By Briana | March 19th 2014

We need to talk


“We need to talk.”

We all know what that usually means, right? Yep, something’s wrong.

What is your visceral response to this? Do you want to run? Does it ignite anger? Are you making a mental list of all the things you really “need to talk about” too?

Fight or flight?

Don’t feel bad, we all do this on some level. But, what if we healed our relationship with conflict and stopped trying to avoid it at any cost? What if instead, we used it as an opportunity for personal growth and strengthening of the relationship?
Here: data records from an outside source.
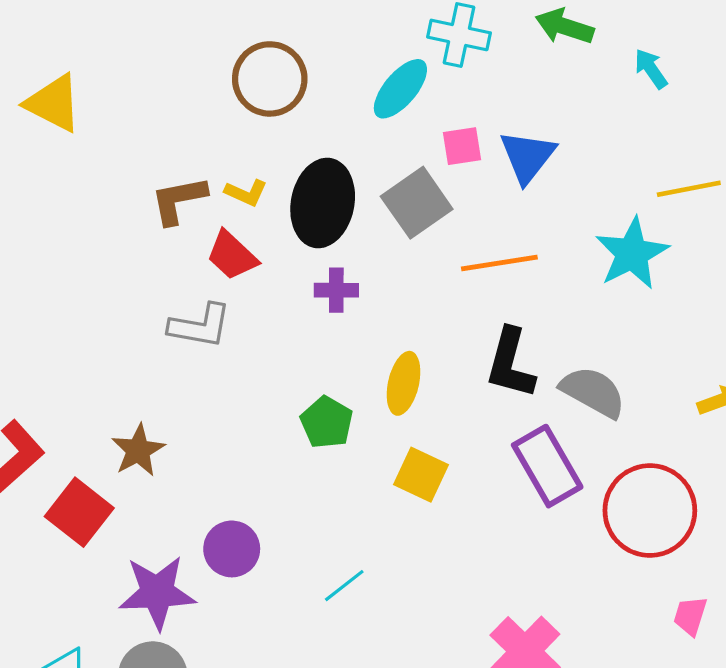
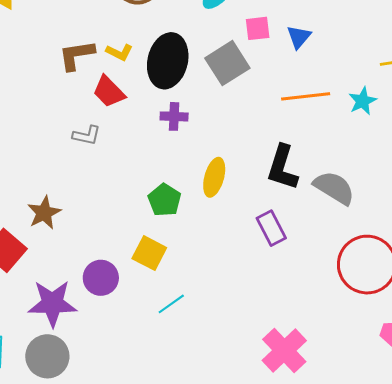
blue triangle: (527, 157) -> (299, 37), size x0.7
cyan star: (632, 253) -> (362, 101), size x0.6
orange line: (499, 263) -> (306, 96), moved
gray L-shape: (200, 326) -> (87, 135), size x0.7
purple rectangle: (547, 466) -> (271, 228), moved, size x0.7
yellow square: (421, 475) -> (149, 253), moved

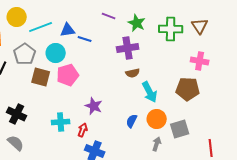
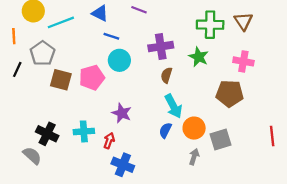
green star: (137, 23) -> (199, 57), moved
blue triangle: (68, 30) -> (100, 13), moved, turned 35
cyan circle: (56, 53) -> (119, 60), moved
brown semicircle: (133, 73) -> (166, 75), turned 120
cyan arrow: (150, 92) -> (173, 106), moved
black cross: (17, 114) -> (47, 134), moved
red line: (211, 148) -> (272, 136), moved

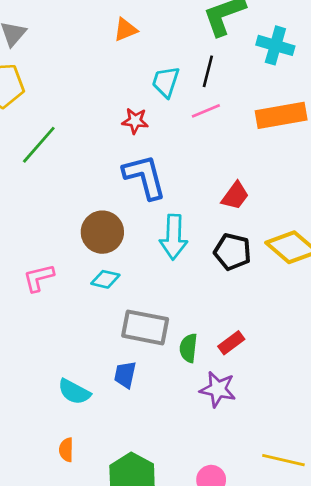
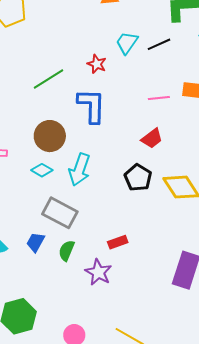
black line: (208, 71) -> (159, 44), turned 35
pink line: (206, 111) -> (159, 98), moved
green line: (39, 145) -> (48, 79), moved
cyan arrow: (174, 237) -> (80, 170), moved
green semicircle: (188, 348) -> (67, 251), moved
Instead of staying away from conflict, I suggest getting really good at conflict resolution. It’s one of the most useful skills to have in life, it allows you the freedom to better understand the other person, communicate your point of view without upset, and get the result you want from the situation.


Here are five ways to becoming a conflict resolution aficionado:

1. When you “need to talk,” or someone else “needs to talk” have the conversation as soon as possible. The longer you go without having a direct and honest communication, the more “story” you’ll both make up in your heads about what’s going on. Take immediate action. The only reason to delay is to cool down, if your blood is boiling, so that you can be level headed.

2. When you start the conversation, let the person know what the result you want is, and ask them what result they are going for. If you know the outcome you both desire, you can aim your conversation to it.

3. Listen to the other person, allow for their experience. Seek to understand their point of view, rather than holding tight to your own standpoint.

4. When it’s your turn to speak, do so from your perspective. Express yourself using “I statements” and without placing blame on them or anyone for your feelings or experience.

5. Avoid absolute statements like “never” and “always”, instead focus on the situation at hand in the current moment.

If the conversation is getting off track, circle back to the outcome that you are seeking and express your sincere desire to get there.

Practicing conflict resolution is essential to mastering it, and while I’m not encouraging you to go pick fights with your mama, I do suggest having any hard conversation you’ve been avoiding and using these five key steps.

When you know that you can resolve any conflict, you will no longer be enslaved by the avoidance, leave good relationships, and try to please everyone around you. You’ll be free.